Swap in RustSQLiteCheckpointer for 5–6x faster checkpointing
from fast_langgraph import RustSQLiteCheckpointer. Pass it to graph.compile(checkpointer=…). Done. Your checkpoints now bypass Python deepcopy entirely.
LangGraph’s SQLite checkpointer is reliable but slow on anything beyond toy workloads. The bottleneck isn’t the SQLite writes — it’s Python’s deepcopy, which runs on every state persistence operation and scales poorly with state complexity. Our benchmarks show deepcopy taking 206 ms on a 235 KB state.

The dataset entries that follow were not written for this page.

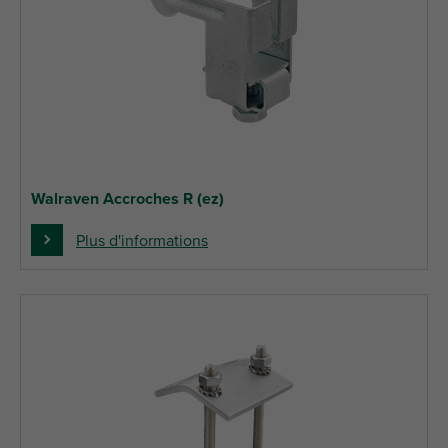
Walraven Accroches R (ez)
Plus d'informations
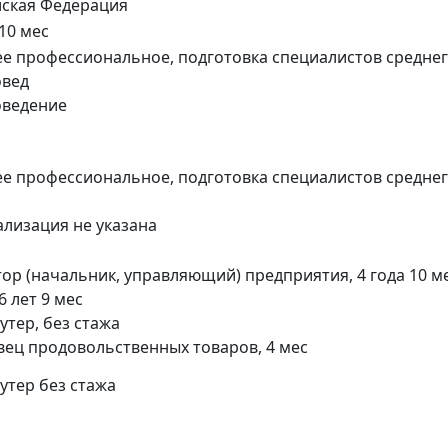
йская Федерация
 10 мес
е профессиональное, подготовка специалистов средне
овед
оведение
е профессиональное, подготовка специалистов средне
ализация не указана
ор (начальник, управляющий) предприятия, 4 года 10 
6 лет 9 мес
утер, без стажа
вец продовольственных товаров, 4 мес
утер без стажа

RustSQLiteCheckpointer is a drop-in replacement that keeps the same BaseCheckpointSaver interface but performs serialization in native code.
Adopt it
from fast_langgraph import RustSQLiteCheckpointer
from langgraph.graph import StateGraph
checkpointer = RustSQLiteCheckpointer("state.db")
graph = (
StateGraph(MyState)
.add_node(...)
# ...
.compile(checkpointer=checkpointer)
)
If you’re using MemorySaver or SqliteSaver today, this is a one-line change. No schema migration — it uses the same on-disk format and file layout.
What you gain
| Metric | LangGraph SqliteSaver | RustSQLiteCheckpointer | Speedup |
|---|---|---|---|
| Checkpoint serialization (small state) | ~15 ms | 0.35 ms | 43× |
| Checkpoint serialization (35 KB) | ~52 ms | 0.29 ms | 178× |
| Checkpoint serialization (235 KB) | ~206 ms | 0.28 ms | 737× |
| End-to-end PUT+GET | Baseline | 5–6× faster | 5–6× |
The speedup is not flat — it scales with state size. Small graphs with tiny state see modest gains. Production graphs with accumulated messages, tool outputs, and scratchpads see the dramatic numbers.
Why it’s this fast
The win comes entirely from avoiding Python object overhead. deepcopy walks your state graph recursively, allocates new Python objects, touches the GIL at every layer, and runs pure interpreted bytecode. Rust does the equivalent walk in native code against a flat serialization buffer — no allocations per node, no GIL contention, no interpreter overhead.
The SQLite writes themselves are unchanged. We use the same rusqlite driver under the hood. It’s the serialization path that was the bottleneck, not the storage.
Tuning
For large graphs with heavy checkpointing, the second-order improvement is reducing your checkpoint frequency. RustSQLiteCheckpointer respects the same checkpoint_every and retention settings as the upstream checkpointer. If you’re persisting every super-step and don’t need that granularity, configure it down.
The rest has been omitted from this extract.